The Story of Umezu ChubePosted: October 11, 2009 | Author: Doug | Filed under: Buddhism, Literature, Religion, Shinto | Leave a comment »
The story of Umezu Chube, or umezu chūbē no hanashi (梅津忠兵衛の話), is a popular story by the famous Irish author in Japan, Yakumo Koizumi (Lafcadio Hearn is his real name). I read this story recently through the White Rabbit Press series of “graded reader stories“,1 and really enjoyed it. This story really epitomizes the way that Shinto, Buddhism and Confucian thought blend together in Japanese religion.

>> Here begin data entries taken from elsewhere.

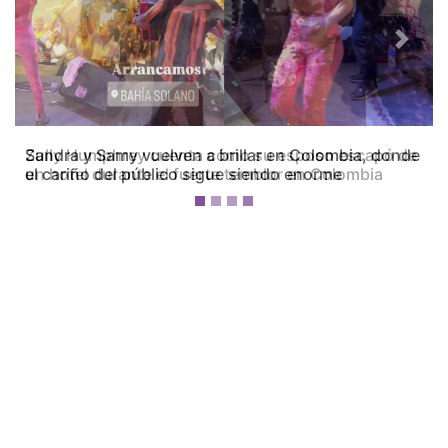
Previous
Next
Zully Humphrey cuenta cómo su esposo escapó de
un hotel durante el fuerte temblor en Colombia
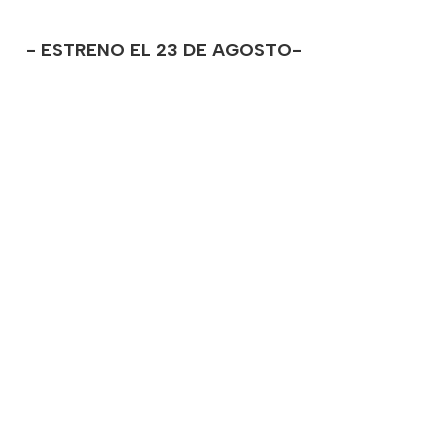
- ESTRENO EL 23 DE AGOSTO-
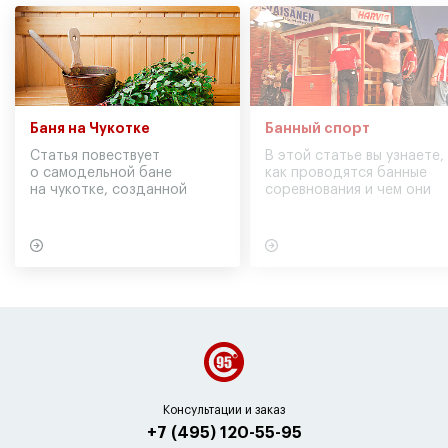
Баня на Чукотке
Банный спорт
Статья повествует
В этой статье вы узнаете,
о самодельной бане
как проводятся банные
на чукотке, созданной
соревнования и чем они
участниками экспедиции
могут обернуться для
в советское время
вашего здоровья
Консультации и заказ
+7 (495) 120-55-95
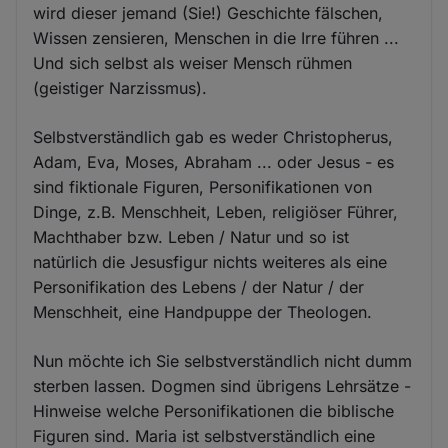
wird dieser jemand (Sie!) Geschichte fälschen,
Wissen zensieren, Menschen in die Irre führen ...
Und sich selbst als weiser Mensch rühmen
(geistiger Narzissmus).
Selbstverständlich gab es weder Christopherus,
Adam, Eva, Moses, Abraham ... oder Jesus - es
sind fiktionale Figuren, Personifikationen von
Dinge, z.B. Menschheit, Leben, religiöser Führer,
Machthaber bzw. Leben / Natur und so ist
natürlich die Jesusfigur nichts weiteres als eine
Personifikation des Lebens / der Natur / der
Menschheit, eine Handpuppe der Theologen.
Nun möchte ich Sie selbstverständlich nicht dumm
sterben lassen. Dogmen sind übrigens Lehrsätze -
Hinweise welche Personifikationen die biblische
Figuren sind. Maria ist selbstverständlich eine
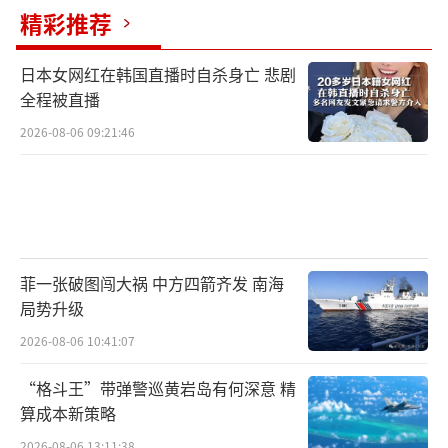
精彩推荐
日本女网红在韩国直播时自杀身亡 悲剧
全程被直播
2026-08-06 09:21:46
菲一张破图闯大祸 中方四箭齐发 南海
局势升级
2026-08-06 10:41:07
“格斗王”带弹警巡黄岩岛有何深意 精
算成本新策略
2026-08-06 13:11:38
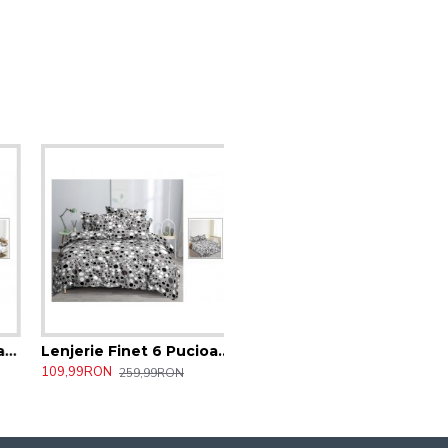
 6 Pucioasa Home
Lenjerie Finet 6 Pucioasa Home
109,99RON
259,99RON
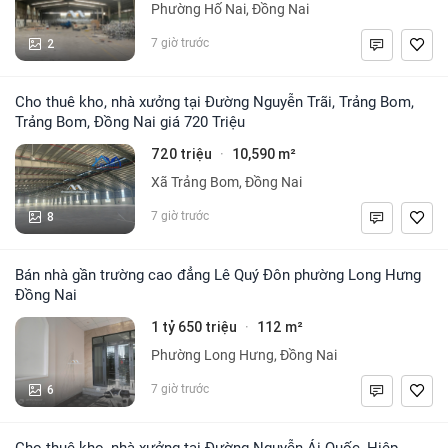
Phường Hố Nai, Đồng Nai
2
7 giờ trước
Cho thuê kho, nhà xưởng tại Đường Nguyễn Trãi, Trảng Bom,
Trảng Bom, Đồng Nai giá 720 Triệu
720 triệu
10,590 m²
·
Xã Trảng Bom, Đồng Nai
8
7 giờ trước
Bán nhà gần trường cao đẳng Lê Quý Đôn phường Long Hưng
Đồng Nai
1 tỷ 650 triệu
112 m²
·
Phường Long Hưng, Đồng Nai
6
7 giờ trước
Cho thuê kho, nhà xưởng tại Đường Nguyễn Ái Quốc, Hiệp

I’ve covered the subject before when talking about the mixing of the three in the 1800′s during the Shingaku movement, but this blending of the three essentially occurs throughout Japanese history, and is still very much a part of Japanese religion.

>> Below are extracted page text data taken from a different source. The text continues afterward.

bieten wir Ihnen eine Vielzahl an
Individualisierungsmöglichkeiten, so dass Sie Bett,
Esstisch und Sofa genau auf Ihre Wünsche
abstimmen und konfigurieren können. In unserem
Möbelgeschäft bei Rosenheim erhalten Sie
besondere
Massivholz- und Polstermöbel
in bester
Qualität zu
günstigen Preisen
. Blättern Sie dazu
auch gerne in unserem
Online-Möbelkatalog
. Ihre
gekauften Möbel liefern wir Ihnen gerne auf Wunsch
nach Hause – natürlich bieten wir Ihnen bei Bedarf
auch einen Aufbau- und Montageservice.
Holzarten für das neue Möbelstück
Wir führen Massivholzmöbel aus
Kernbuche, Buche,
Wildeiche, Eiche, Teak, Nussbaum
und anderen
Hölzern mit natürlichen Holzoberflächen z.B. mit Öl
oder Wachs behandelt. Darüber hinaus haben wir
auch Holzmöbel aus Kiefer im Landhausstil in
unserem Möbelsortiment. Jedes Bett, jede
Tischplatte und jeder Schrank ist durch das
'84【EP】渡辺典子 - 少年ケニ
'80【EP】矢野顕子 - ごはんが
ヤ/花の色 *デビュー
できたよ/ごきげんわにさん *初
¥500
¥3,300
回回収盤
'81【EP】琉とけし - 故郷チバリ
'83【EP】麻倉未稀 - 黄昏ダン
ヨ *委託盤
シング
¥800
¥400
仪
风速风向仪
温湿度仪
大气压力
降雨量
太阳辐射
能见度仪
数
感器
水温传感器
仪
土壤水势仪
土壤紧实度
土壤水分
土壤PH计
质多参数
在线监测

The story is about a samurai named Umezu Chube who is in charge of guarding the gate of his lord’s castle every night. One night, as he came to do his nightly duty, a woman stood waiting for him, clutching a small bundle. When he arrived, she told him that she needed his help and that she had a terrible problem she had to take care of. But in the meantime, she needed him to hold her baby. Umezu was worried that she might be a ghost or phantom, but reluctantly agreed. The woman ran off and disappeared.
As the night wore on, the baby slept soundly, but got heavier, and heavier. Soon, the baby was so heavy that it became excruciating to hold, but Umezu was bound by a sense of duty to keep his promise to the woman. The baby weighed now tens if not hundreds of kilograms and the strong, young samurai was about to collapse from exhaustion, when in desparation he recited Amitabha Buddha’s name three times: namu amida butsu, namu amida butsu, namu amida butsu. Suddenly the baby became much lighter, and then disappeared utterly.

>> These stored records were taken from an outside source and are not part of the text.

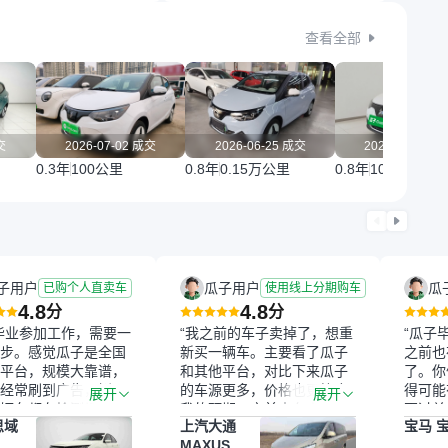
查看全部
交
2026-07-02 成交
2026-06-25 成交
2026-06-10 
0.3年
100公里
0.8年
0.15万公里
0.8年
100公里
子用户
瓜子用户
瓜
已购个人直卖车
使用线上分期购车
4.8
4.8
分
分
毕业参加工作，需要一
“我之前的车子卖掉了，想重
“瓜子
步。感觉瓜子是全国
新买一辆车。主要看了瓜子
之前也
平台，规模大靠谱，
和其他平台，对比下来瓜子
了。你
经常刷到广告，挺火
的车源更多，价格也更符合
得可能
展开
展开
辆车都有检测报告，
我的预期。之前卖车来过瓜
更过关
思域
上汽大通
宝马 宝
我很放心。去外面买
子，虽然价格没谈成，但
来再卖
MAXUS 大
卖家一张嘴，不敢
APP一直留着。瓜子毕竟是
我买的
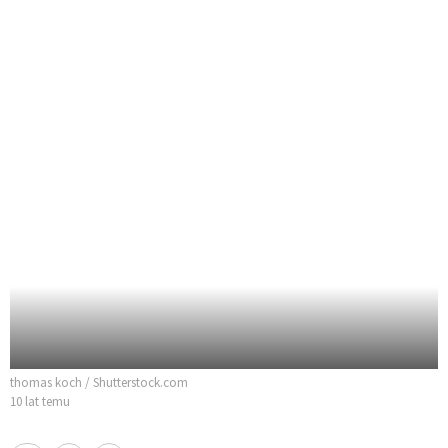
thomas koch / Shutterstock.com
10 lat temu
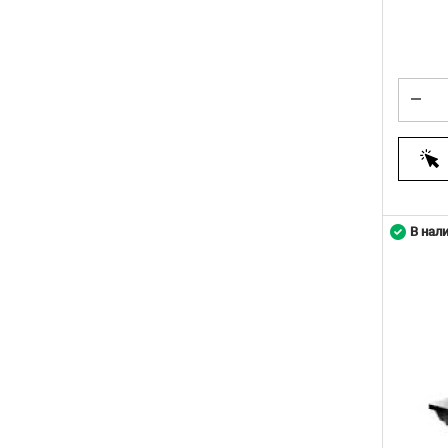
В нал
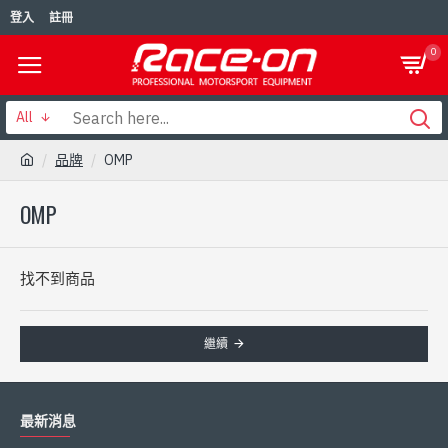
登入
註冊
0
All
品牌
OMP
OMP
找不到商品
繼續
最新消息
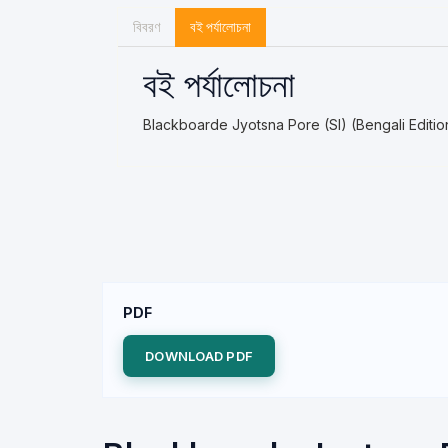
বিবরণ
বই পর্যালোচনা
বই পর্যালোচনা
Blackboarde Jyotsna Pore (SI) (Bengali Editio
PDF
DOWNLOAD PDF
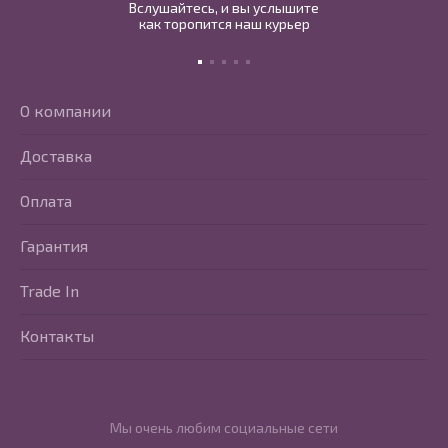
Вслушайтесь, и вы услышите
как торопится наш курьер
О компании
Доставка
Оплата
Гарантия
Trade In
Контакты
Мы очень любим социальные сети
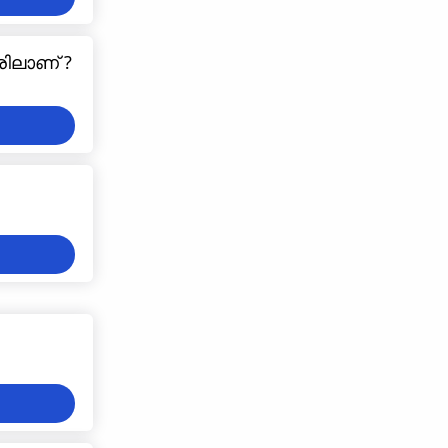
രിലാണ് ?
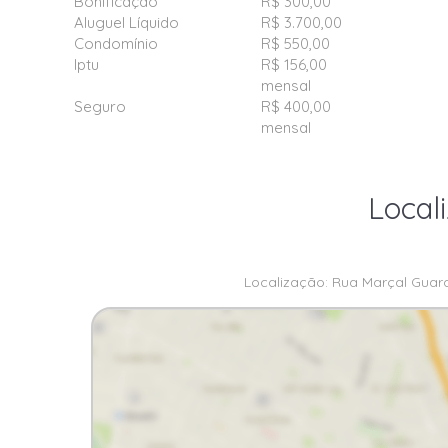
Bonificação
R$ 300,00
Aluguel Líquido
R$ 3.700,00
Condomínio
R$ 550,00
Iptu
R$ 156,00
mensal
Seguro
R$ 400,00
mensal
Local
Localização: Rua Marçal Guara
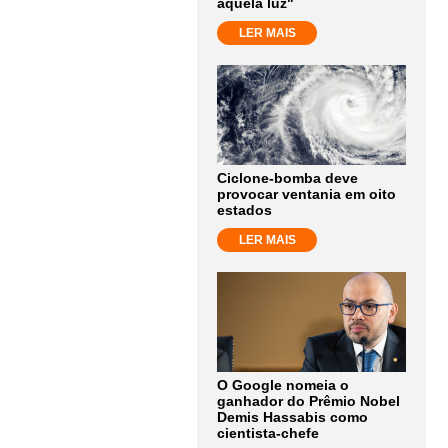
aquela luz"
LER MAIS
Ciclone-bomba deve
provocar ventania em oito
estados
LER MAIS
O Google nomeia o
ganhador do Prêmio Nobel
Demis Hassabis como
cientista-chefe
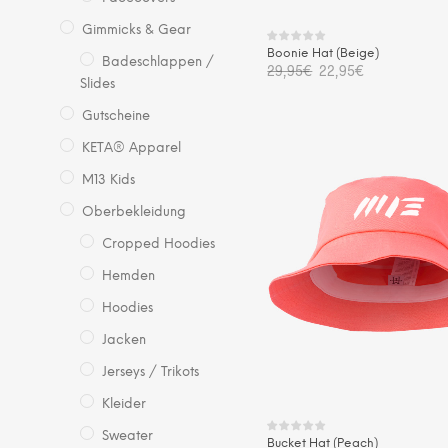
gew
we
Gimmicks & Gear
Boonie Hat (Beige)
Badeschlappen /
Ursprünglicher
Aktueller
29,95
€
22,95
€
Preis
Preis
Slides
war:
ist:
IN DEN WARENKORB
29,95€
22,95€.
Gutscheine
KETA® Apparel
M13 Kids
Oberbekleidung
Cropped Hoodies
Hemden
Hoodies
Jacken
Jerseys / Trikots
Kleider
Sweater
Bucket Hat (Peach)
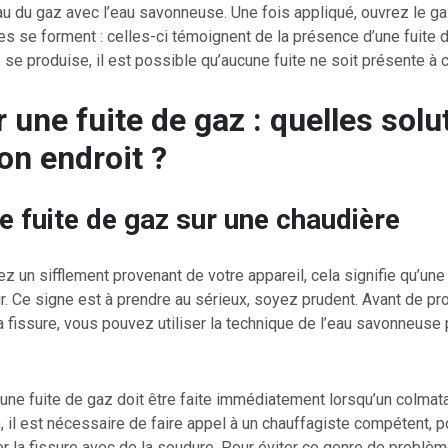
au du gaz avec l’eau savonneuse. Une fois appliqué, ouvrez le 
lles se forment : celles-ci témoignent de la présence d’une fuite d
 se produise, il est possible qu’aucune fuite ne soit présente à c
 une fuite de gaz : quelles solu
on endroit ?
e fuite de gaz sur une chaudière
z un sifflement provenant de votre appareil, cela signifie qu’une
ir. Ce signe est à prendre au sérieux, soyez prudent. Avant de pr
 fissure, vous pouvez utiliser la technique de l’eau savonneuse 
’une fuite de gaz doit être faite immédiatement lorsqu’un colmat
, il est nécessaire de faire appel à un chauffagiste compétent, p
r la fissure avec de la soudure. Pour éviter ce genre de problèm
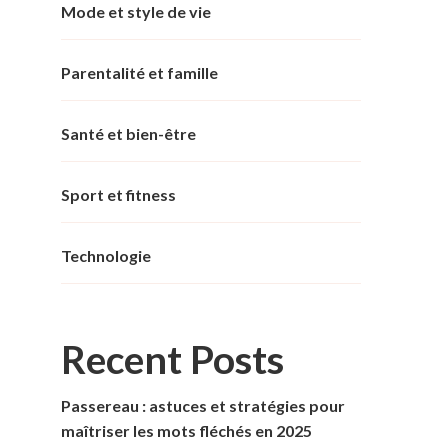
Mode et style de vie
Parentalité et famille
Santé et bien-être
Sport et fitness
Technologie
Recent Posts
Passereau : astuces et stratégies pour
maîtriser les mots fléchés en 2025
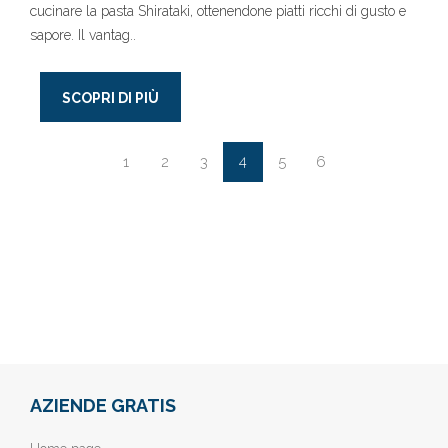
cucinare la pasta Shirataki, ottenendone piatti ricchi di gusto e
sapore. Il vantag..
SCOPRI DI PIÙ
4
1
2
3
5
6
AZIENDE GRATIS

At that very moment, the woman had come back and looked extremely tired herself. She explained that she was a local kami who was trying to save a pregnant, young village girl going through a very difficult labor. The “baby” that Umezu had been carrying was actually the pain, burden and sorrow the young girl endured during labor, along with the fear and worry of her parents who thought she would not survive labor. If Umezu had dropped the baby, then the woman would have died! At first the kami tried to bear the child herself but she wasn’t strong enough so that was when she sought Umezu’s help.
When Umezu had called on the Buddha Amitabha for help, this gave the woman the strength to get through childbirth and the baby was succesfully born. The kami was so grateful to Umezu that she gave him fantastic strength and promised that his descendants would all have the same strength for generations. Umezu was skeptical at first until the following morning he accidentally crushed his rice bowl while holding it in his hand.
You can see how this story reflects a blend of Confucianism, Shinto and Buddhism. The samurai and his concern with honor, duty and loyalty reflect Confucianism. The kami helping in human affairs is of course a part of Shinto beliefs and the recitation of the name of Amitabha Buddha is central to Pure Land Buddhism and many other Buddhist sects. The three work in tandem to help bring a happy ending to this interesting tale.
Unlike some of the more grim and bloody tales told by Hearn, this was more strange but heart-warming. A fun tale to read in Japanese if you can.